脱レガシーの道標 IT新改革戦略を読む

<脱レガシーの道標 IT新改革戦略を読む>【第3部】連載第6回 構造改革なしに進んだIT化のツケ

2007/02/05 16:04

週刊BCN 2007年02月05日vol.1173掲載

地方にある結晶を発掘

中央依存を断ち切る

 本紙連載の『ITジュニアの群像』は、地方の高等専門学校で勉学する未来のIT人材を発掘・育成するという視点に立った社会的使命に基づいている。「その主旨にまったく同感」という励ましのエールが経産省から届けられた。電子自治体/脱レガシーは、中央の政策に依存しない自立の精神と、地域のITリテラシーにかかっている。その要こそ「モノづくりに汗を流す人材」にほかならない。地方に点在する結晶をどう掘り起こすか。(佃均(ジャーナリスト)●取材/文)

■政策を転がしちゃいかん

 2007年の年始。

 挨拶に訪れた経産省5階の「ものづくり政策審議室」から、闊達な笑い声が響いていた。

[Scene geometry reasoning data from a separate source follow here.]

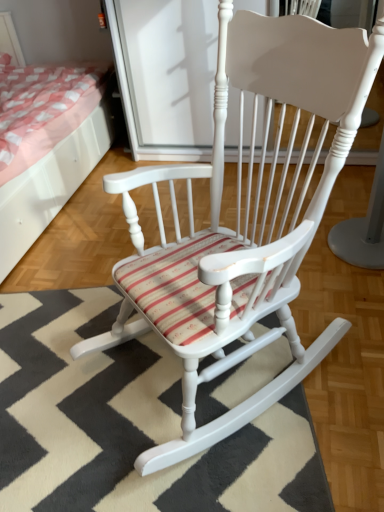 This screenshot has height=512, width=384. In order to click on free space above striped fabric doormat at center (from a real-world perspective) in this screenshot , I will do `click(106, 392)`. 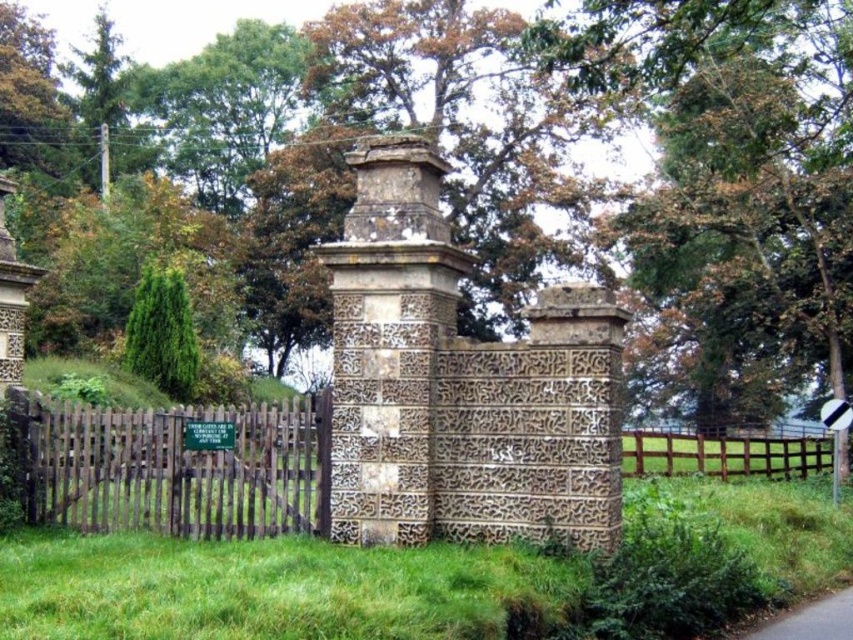 You are standing at the entrance of a rural property and see the carved stone pillar at center and the gray asphalt road at lower right. Which object is closer to your left side?

The carved stone pillar at center is to the left of gray asphalt road at lower right, so it is closer to your left side.

You are standing at the entrance of a rural property and see the brown wooden fence at center and the carved stone pillar at center. You want to place a 1.5 meter wide flower bed between them. Is there enough space?

The brown wooden fence at center is 12.96 meters away from the carved stone pillar at center. Since the flower bed is only 1.5 meters wide, there is plenty of space between them to place it.

Consider the image. You are a delivery driver who needs to park your vehicle on the gray asphalt road at lower right. Your vehicle requires a parking space of 25 feet in length. Based on the image, can you safely park your vehicle there without blocking the carved stone pillar at center?

The distance between the carved stone pillar at center and the gray asphalt road at lower right is 23.77 feet. Since your vehicle needs 25 feet of space, it is not possible to park there without overlapping into the area near the pillar, which might block it. Choose another spot. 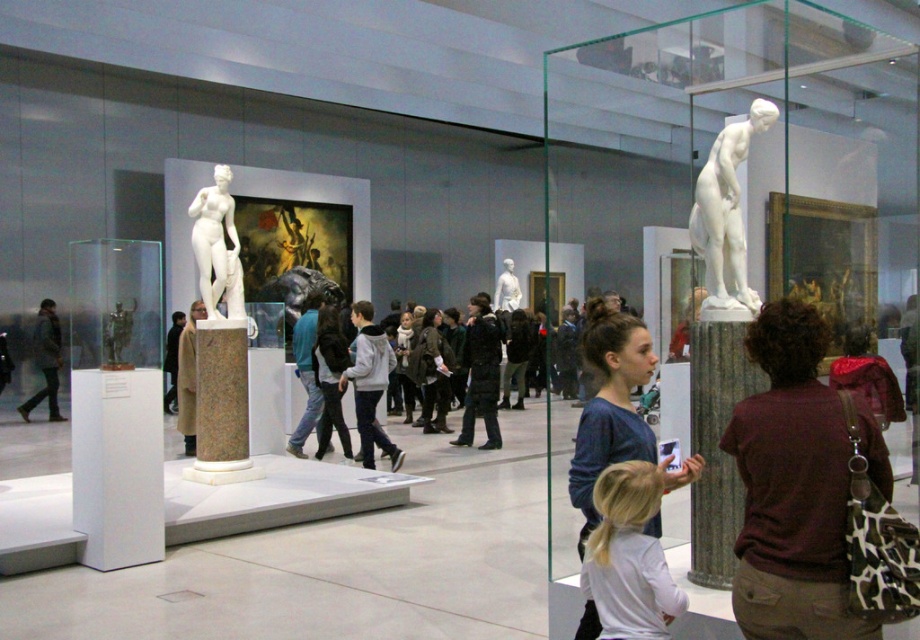 Question: Which object is positioned closest to the blue cotton shirt at center?

Choices:
 (A) dark gray jacket at left
 (B) white marble statue at center
 (C) white marble statue at upper right
 (D) maroon fabric shirt at right

Answer: (D)

Question: Which point is farther to the camera?

Choices:
 (A) (628, 428)
 (B) (504, 264)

 笑い声の主は、同室長の前田泰宏氏だ。連載『ITジュニアの群像』、BCN ITジュニア賞、昨年12月にNPO法人として認可されたITジュニア育成交流協会など、BCNの一連の取り組みに「まったく同感」とエールを送ってくれた。

 兵庫県姫路市生まれ、88年入省の42歳。電子政策課(現・商務情報政策課)から大臣官房政策評価広報課長補佐、電子経済産業省(e-METI)推進本部総括主査を経て、05年1月現職。ITと産業、人材、国と地域のあり方を追求し、「現場主義」を貫く。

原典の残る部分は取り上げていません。